Grassley, the dean of Iowa's congressional delegation, called into question Huntsman's assumption that because he opposes subsidies for ethanol, he couldn't compete in the caucuses, the first nominating contest of the 2012 cycle.

"I think everybody ought to come to Iowa because it's retail politics and you show the extent to which you can converse with the average person," Grassley said at the Capitol. "I think it's a mistake not to come."

Huntsman told the Associated Press last week that he's very unlikely to compete in Iowa, in no small part due to his opposition to ethanol support. Huntsman, the former governor of Utah who's still weighing a bid for the Republican nomination, is more likely to focus on the subsequent primaries in New Hampshire and South Carolina.

Grassley noted that Sen. John McCain (R-Ariz.) competed in Iowa in 2008 despite having voiced opposition to the subsidies that cycle. And the Iowa Republican said that the state's voters aren't just about ethanol, either.

"John McCain wasn't afraid to compete in Iowa, and he was against ethanol at that time -- and still is.

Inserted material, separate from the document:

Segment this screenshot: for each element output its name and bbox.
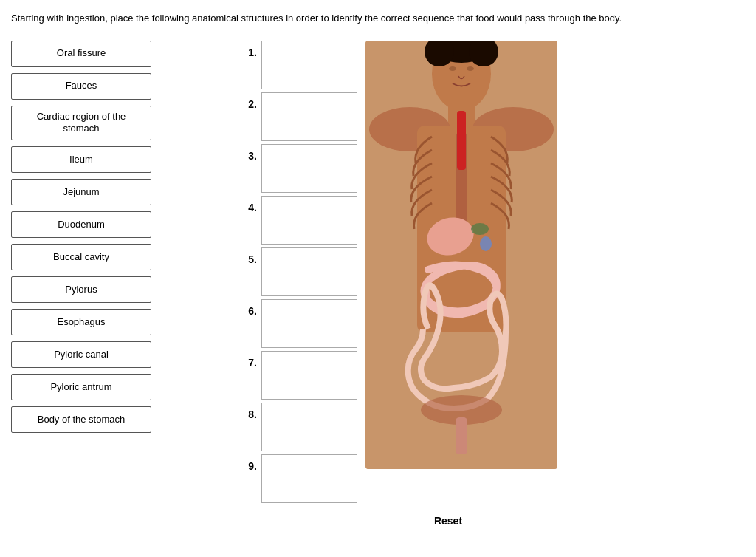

And he still campaigned in Iowa because Iowans are not concerned just about ethanol," Grassley said. "Now they are concerned about ethanol, but they're more concerned about jobs, more concerned about the economy, more concerned about healthcare reform, more concerned about the legacy of debt that we're leaving to our children and grandchildren."

Other Republicans seeking the party's 2012 nomination have also voiced skepticism of ethanol. Former Minnesota Gov. Tim Pawlenty (R), who launched his campaign in the state and has focused a great deal of effort on winning the caucus, called for the gradual phasing out of the subsidies. By contrast, former Massachusetts Gov. Mitt Romney (R) said he supports the subsidies during a recent Iowa visit.

His opposition to the subsidies shouldn't keep Huntsman away, Grassley said. He added that he hadn't ruled any Republicans in or out for 2012, in terms of an endorsement.

"I would think that, regardless of Huntsman's view on ethanol, he would still be welcome in Iowa," he explained.